Many of us were raised in families where the expression of feelings was discouraged or even punished. Such phrases as
“Shut up or I’ll give you something to cry about!” or
“Children should be seen and not heard” represent extreme but
regrettably common examples. More frequently however we find
the parent who is simply too busy and stressed to listen to
their children’s feelings and needs. Sometimes children
discover on their own that eating some food can help them
suppress their anger and tears. Sometimes they are
programmed by their parents to eat in this dysfunctional way.

A child cries with pain, or needing some attention, and even
a well-meaning mother will shove a bottle into the child’s
mouth or give her a cookie to silence her.

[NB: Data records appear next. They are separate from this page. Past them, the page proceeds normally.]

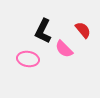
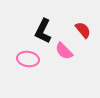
pink semicircle: moved 2 px down
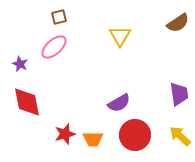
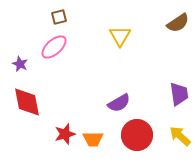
red circle: moved 2 px right
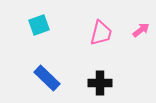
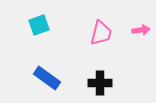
pink arrow: rotated 30 degrees clockwise
blue rectangle: rotated 8 degrees counterclockwise
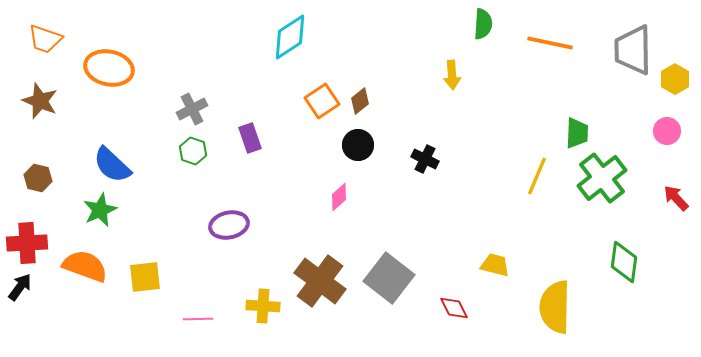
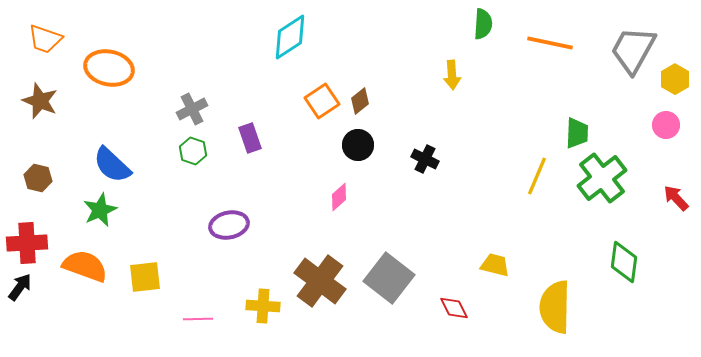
gray trapezoid: rotated 30 degrees clockwise
pink circle: moved 1 px left, 6 px up
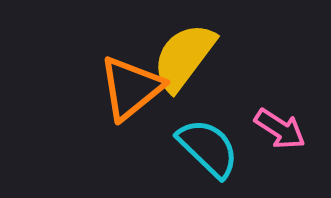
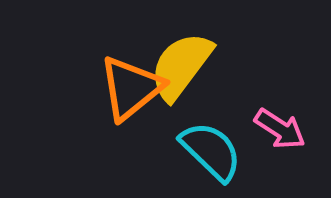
yellow semicircle: moved 3 px left, 9 px down
cyan semicircle: moved 3 px right, 3 px down
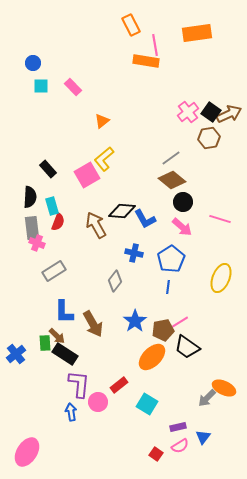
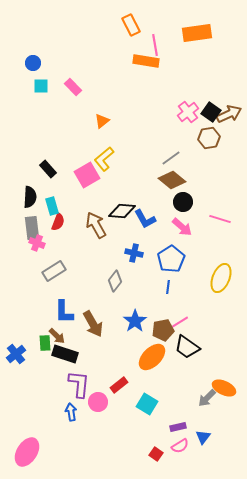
black rectangle at (65, 354): rotated 15 degrees counterclockwise
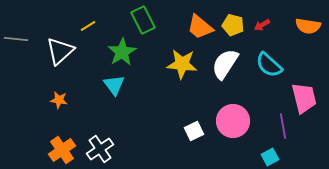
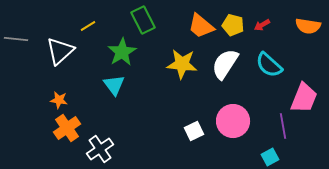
orange trapezoid: moved 1 px right, 1 px up
pink trapezoid: rotated 36 degrees clockwise
orange cross: moved 5 px right, 22 px up
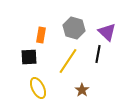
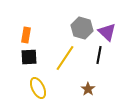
gray hexagon: moved 8 px right
orange rectangle: moved 15 px left
black line: moved 1 px right, 1 px down
yellow line: moved 3 px left, 3 px up
brown star: moved 6 px right, 1 px up
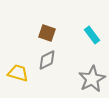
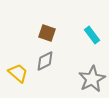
gray diamond: moved 2 px left, 1 px down
yellow trapezoid: rotated 25 degrees clockwise
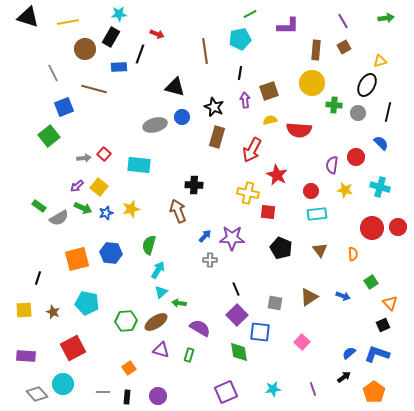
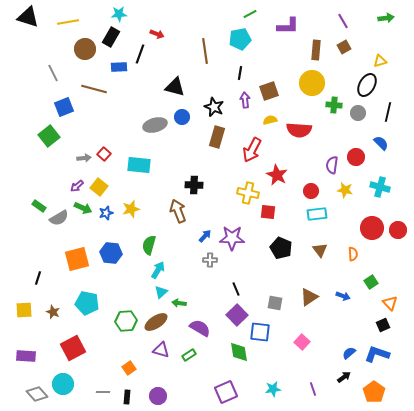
red circle at (398, 227): moved 3 px down
green rectangle at (189, 355): rotated 40 degrees clockwise
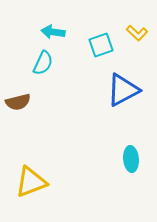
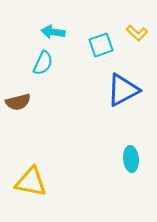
yellow triangle: rotated 32 degrees clockwise
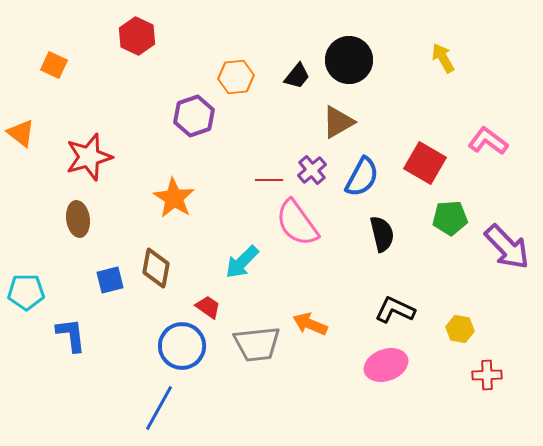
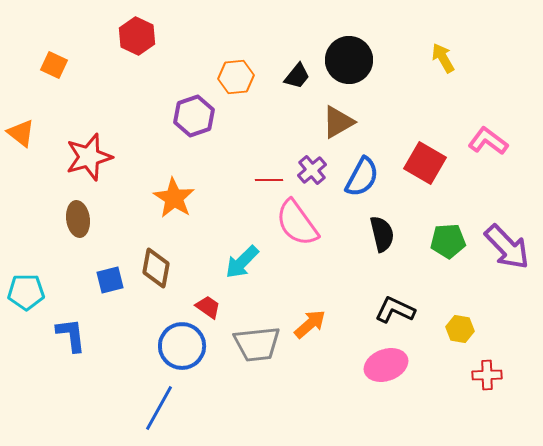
green pentagon: moved 2 px left, 23 px down
orange arrow: rotated 116 degrees clockwise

It doesn’t take
long for the child to learn this life-long eating habit.

The solution is to return the client in trance to the time he
or she first learned to stuff their feelings with food. Then
we can bring in the resource of the client’s adult self to
encourage the child to express their feelings. As a therapist
I will often need to encourage my client to express their
feelings, anger, tears, etc. in a loud voice. “That’s good!
You tell them! You deserve to be heard” are all expressions I
frequently use. Then we use the empowered adult self along
with, if necessary, the presence of a new inner parent to
respond lovingly and approvingly to the child’s expression of
feeling. Then we help the child experience the incomparable
joy of their needs being met. The client is encouraged to
feel in their bodies the fulfillment of these experiences.
Finally, we bring this newly developed skill of expressing
feelings into the client’s present life and present
communications, sometimes through assertiveness training,
sometimes through mental rehearsals. In effect, we are
training the client’s subconscious mind to express feelings
safely and confidently.

Here’s an example. Sarah (not her real name) is 50 lbs.
overweight and reports that stuffing her feelings is a
problem. Her subconscious mind takes us to a memory of her
mother and her in the kitchen. She’s crying about a broken
toy, and feeling neglected by Mom who’s on the phone. Mom
hands her a cookie along with a look that clearly implies she
is not to be disturbed. While this kind of daily neglect
rarely gets the media attention of sexual or violent abuse
incidents, it is these supposedly mundane events which
repeated often enough produce the syndrome we’re describing
in many of my clients. Our therapeutic intervention begins
with bringing in the client’s adult self. The adult self
tells mother that she is making a big mistake. I encourage
her to loudly express her anger. Mom is immediately
remorseful. Then we ask her child to express her tears
again, which she does out loud. Then, we gently instruct Mom
in how to listen to her child’s needs and respond to them (If
Mother were less warmly responsive it might have been
necessary to release her and replace her with a new mother in
the client’s inner world. This would not significantly
affect the adult Sarah’s relationship with her present time
mother, but simply provide a symbolic new resource for the
child of the past.) We then embed this new resource in the
client’s body and memory, with words like “Now breathe in
that wonderful feeling as Mommy holds you. And now she’s
looking at your broken toy, and promises she’ll get you a new
one soon. Now she’s going into your room and helping you
find another toy to play with. Breathe in this wonderful
feeling. Notice how wonderful it is to let Mom know how you
are feeling. This is how she knows to take care of you.”
These words are called “counter-programming suggestions” and
are essential to re-enforce new core beliefs and behaviors.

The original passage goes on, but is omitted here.